# So many choices..



## givenalias (Jul 29, 2011)

I recently started looking into GSDs with renewed zeal. I was given a year old GSD/Lab mix when I was eight and she's been my constant companion for 14 years now. I'm just looking now to prepare for the imminent end and thus new beginning that will undoubtedly be in the not so distant future.

There are a lot of options when it comes to this breed and I'm finding it overwhelming. I shy away from the showlines simply because I'm not interested in showing or in the extreme angulation that seems to be found in them. Predominantly the dog will be a companion dog, I'm not involved in any dog sports. I cant imagine hiking counts. 

I'm just wondering which reputable breeders out there are supplying healthy, solid dogs that have a good temperament that's somewhere between the showing and working lines. While I love the breed and would absolutely adore a GSD pup I get to thinking perhaps a mix from a rescue would be the best choice simply because they're in need? I dont know. I'm sorry if this isn't posted in the right section. Any thoughts or insights are appreciated.


----------



## Liesje (Mar 4, 2007)

What is your location? That will help, unless you don't mind traveling or shipping.


----------



## givenalias (Jul 29, 2011)

SW Minnesota.


----------



## Freestep (May 1, 2011)

givenalias said:


> I'm just wondering which reputable breeders out there are supplying healthy, solid dogs that have a good temperament that's somewhere between the showing and working lines. While I love the breed and would absolutely adore a GSD pup I get to thinking perhaps a mix from a rescue would be the best choice simply because they're in need? I dont know. I'm sorry if this isn't posted in the right section. Any thoughts or insights are appreciated.


If you're just looking for a solid companion, rescue is a good option to be open to. Most of the dogs are adults and so their temperament is known. Many rescue dogs have issues, but some come into rescue through no fault of their own (owners' home foreclosed upon, etc.) so you can sometimes find a gem of a dog that someone probably really misses.

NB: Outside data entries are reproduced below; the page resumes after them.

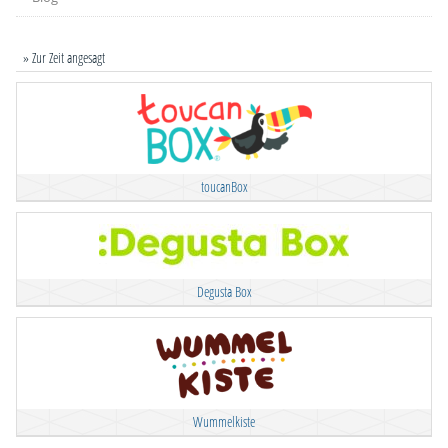
» Zur Zeit angesagt
toucanBox
Degusta Box
Wummelkiste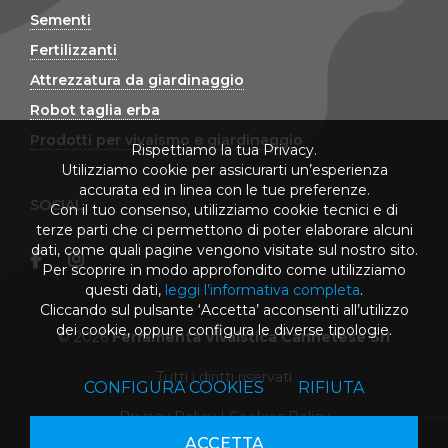
Sementi
Fertilizzanti
Attrezzatura da giardinaggio
Robot taglia erba
Prodotti per vivaismo e giardinaggio
Rispettiamo la tua Privacy.
Utilizziamo cookie per assicurarti un’esperienza
accurata ed in linea con le tue preferenze.
SOCIAL
Con il tuo consenso, utilizziamo cookie tecnici e di
terze parti che ci permettono di poter elaborare alcuni
dati, come quali pagine vengono visitate sul nostro sito.
Per scoprire in modo approfondito come utilizziamo
questi dati,
leggi l’informativa completa
.
Cliccando sul pulsante ‘Accetta’ acconsenti all’utilizzo
dei cookie, oppure configura le diverse tipologie.
© 2026
Ferramenta Vivaistica Cannetese Srl
Tutti i diritti riservati
CONFIGURA COOKIES
RIFIUTA
Privacy Policy
|
Cookies Policy
ACCETTA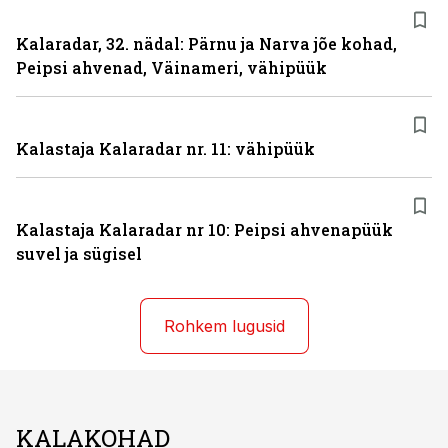
Kalaradar, 32. nädal: Pärnu ja Narva jõe kohad,
Peipsi ahvenad, Väinameri, vähipüük
Kalastaja Kalaradar nr. 11: vähipüük
Kalastaja Kalaradar nr 10: Peipsi ahvenapüük
suvel ja sügisel
Rohkem lugusid
KALAKOHAD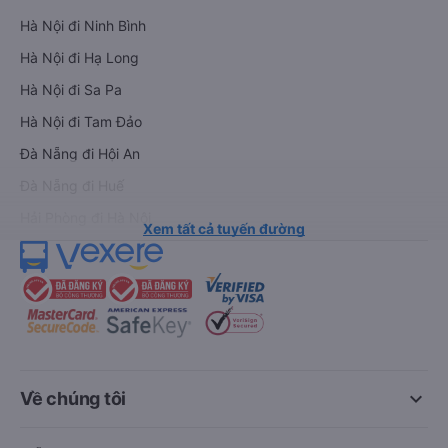
Hà Nội đi Ninh Bình
Hà Nội đi Hạ Long
Hà Nội đi Sa Pa
Hà Nội đi Tam Đảo
Đà Nẵng đi Hội An
Đà Nẵng đi Huế
Hải Phòng đi Hà Nội
Xem tất cả tuyến đường
keyboard_arrow_down
Về chúng tôi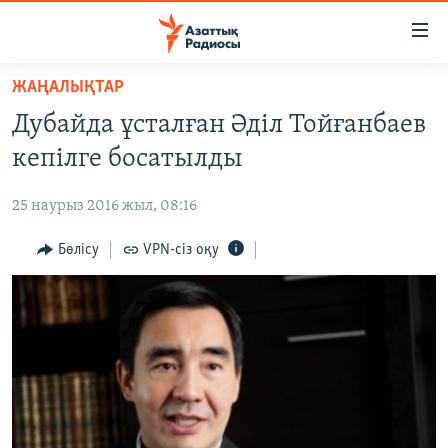
Accessibility
links
Skip
ЖАҢАЛЫҚТАР
to
ЖАҢАЛЫҚТАР
Дубайда ұсталған Әділ Тойғанбаев
main
САЯСАТ
content
кепілге босатылды
AZATTYQTV
Skip
to
25 наурыз 2016 жыл, 08:16
ҚАҢТАР ОҚИҒАСЫ
main
АДАМ ҚҰҚЫҚТАРЫ
Бөлісу
VPN-сіз оқу
Navigation
Skip
ӘЛЕУМЕТ
to
ӘЛЕМ
Search
АРНАЙЫ ЖОБАЛАР
Русский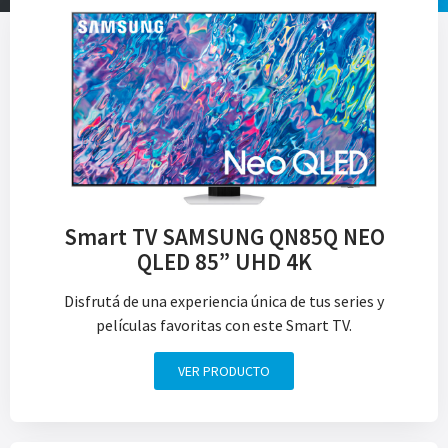
Smart TV SAMSUNG QN85Q NEO
QLED 85” UHD 4K
Disfrutá de una experiencia única de tus series y
películas favoritas con este Smart TV.
VER PRODUCTO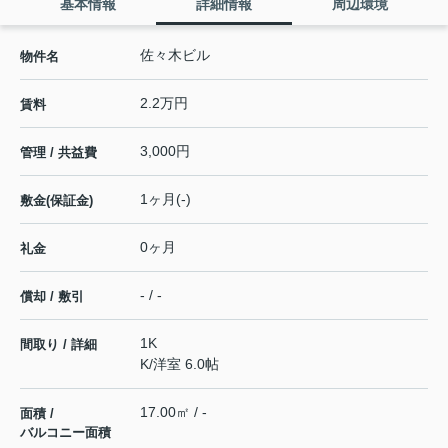
基本情報
詳細情報
周辺環境
佐々木ビル
物件名
2.2万円
賃料
3,000円
管理 / 共益費
1ヶ月(-)
敷金(保証金)
0ヶ月
礼金
- / -
償却 / 敷引
1K
間取り / 詳細
K
/
洋室 6.0帖
17.00㎡ / -
面積 /
バルコニー面積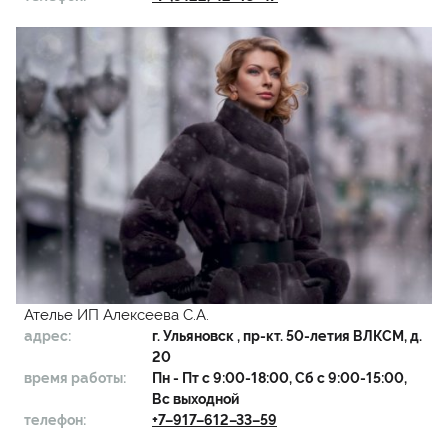
Ателье ИП Алексеева С.А.
адрес:
г.
Ульяновск
, пр-кт. 50-летия ВЛКСМ, д.
20
время работы:
Пн - Пт с 9:00-18:00, Сб с 9:00-15:00,
Вс выходной
телефон:
+7–917–612–33–59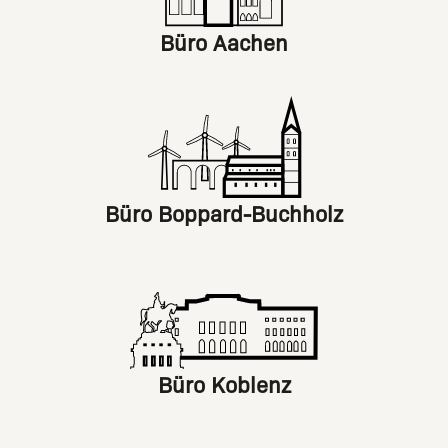
Büro Aachen
Büro Boppard-Buchholz
Büro Koblenz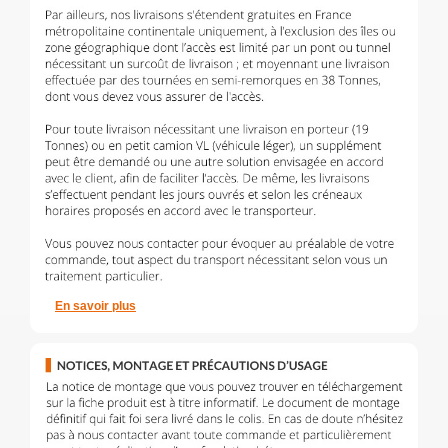
En savoir plus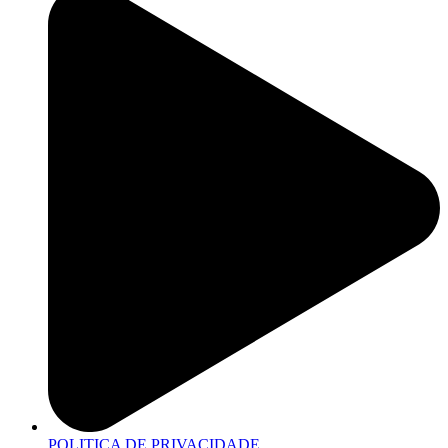
POLITICA DE PRIVACIDADE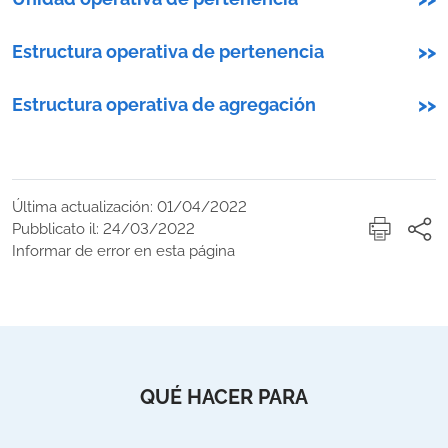
Estructura operativa de pertenencia
>>
Estructura operativa de agregación
>>
Última actualización: 01/04/2022
Pubblicato il: 24/03/2022
Informar de error en esta página
QUÉ HACER PARA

If you decide to go the puppy route, either German show or working lines could work for you depending on the pup's individual temperament. Show dogs tend to be a little lower in drive and energy level than working lines, but not always. I have two working line females and both of them are very good companion dogs, social, and not over the top in energy or drive. 

Whichever bloodlines you choose, people here can help you find a reputable, ethical breeder who values health and temperament. Then you just need to make a solid commitment to training, and you'll end up with a great dog.


----------



## KZoppa (Aug 14, 2010)

there are actually several breeders who are members here that i think would be able to suit your needs. I prefer working lines myself but there is ONE showline breeder i would not even question getting a dog from. She offers great advice and is very knowledgable. She breeds very intelligent and beautiful dogs. There are just so many options, perhaps sitting down and making a list of what you're looking for may help us help you narrow down the search?


----------



## Danielle609 (Jun 18, 2011)

givenalias said:


> There are a lot of options when it comes to this breed and I'm finding it overwhelming. I shy away from the showlines simply because I'm not interested in showing or in the *extreme* *angulation* that seems to be found in them. Predominantly the dog will be a companion dog, I'm not involved in any dog sports. I cant imagine hiking counts.


 
Correct me if I am wrong, but I think that the German SL's are not quite as angular as the American SL. I am "new" to all of this, but that seems to be my observation.


----------



## shilohsmom (Jul 14, 2003)

Danielle609 said:


> Correct me if I am wrong, but I think that the German SL's are not quite as angular as the American SL. I am "new" to all of this, but that seems to be my observation.


This is correct.


----------



## bocron (Mar 15, 2009)

German Show Line (or High Line) may be a good option for you if you really want to get a puppy. If it's not your main priority, then a rescue could work out well. As already stated, you can get a good idea of temperament, and can see the size you will end up with. 

Annette


----------